Naruto menghela napas dan meregangkan tangannya. Ia mengangguk, kali ini berbalik dan turun dari meja. Lebih baik sekarang ia pura-pura mengantuk saja. Tadi ia sudah menggelar futon-nya dan berguling sebentar disana, namun ia tidak betah.

"Kalau kau benar-benar senang, kenapa dari tadi kau terus memaksakan diri?" Mendadak pertanyaan Sasuke langsung masuk dengan tajamnya ke Naruto. Apa Sasuke bisa melihat bahwa ia tidak menikmati perjalanannya?

"Memaksakan diri apanya?" Naruto tertawa kecil. "Kalau aku tidak senang, sudah dari tadi aku langsung memesan bus dan pulang ke Tokyo." Ia bergerak mendekati futon dan merebahkan dirinya, menutupi badannya dengan selimut. Untung tadi begitu sampai ia langsung mandi dulu, jadi kali ini badannya sudah bersih.
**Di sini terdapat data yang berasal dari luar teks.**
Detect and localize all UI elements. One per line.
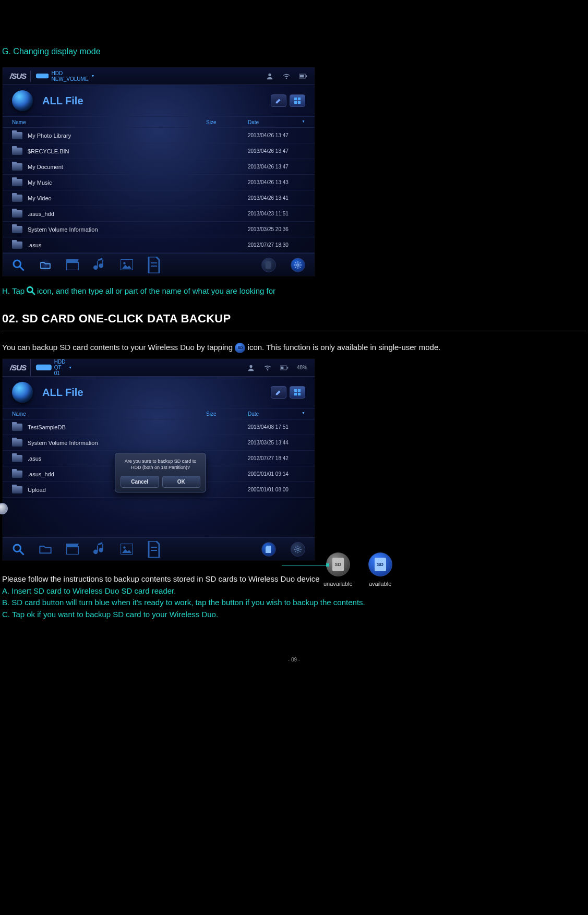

Sasuke menatap tingkah aneh Naruto, lalu ia mendengus.

"Hei, Naruto…" panggilnya, tidak peduli Naruto sudah menyembunyikan wajahnya dari Sasuke. "Apa kau kecewa aku Sakura ikut di perjalanan kita hari ini tanpa aku memberitahumu lebih dulu?"

"Kenapa harus marah?" Naruto langsung menjawab di balik selimutnya. "Bukannya malah bagus yah, ada yang sudah mengenal daerah ini, juga kau bisa bernostalgia."

Mendengar tanggapan Naruto, Sasuke menyipitkan mata dengan malas. "Begitukah?"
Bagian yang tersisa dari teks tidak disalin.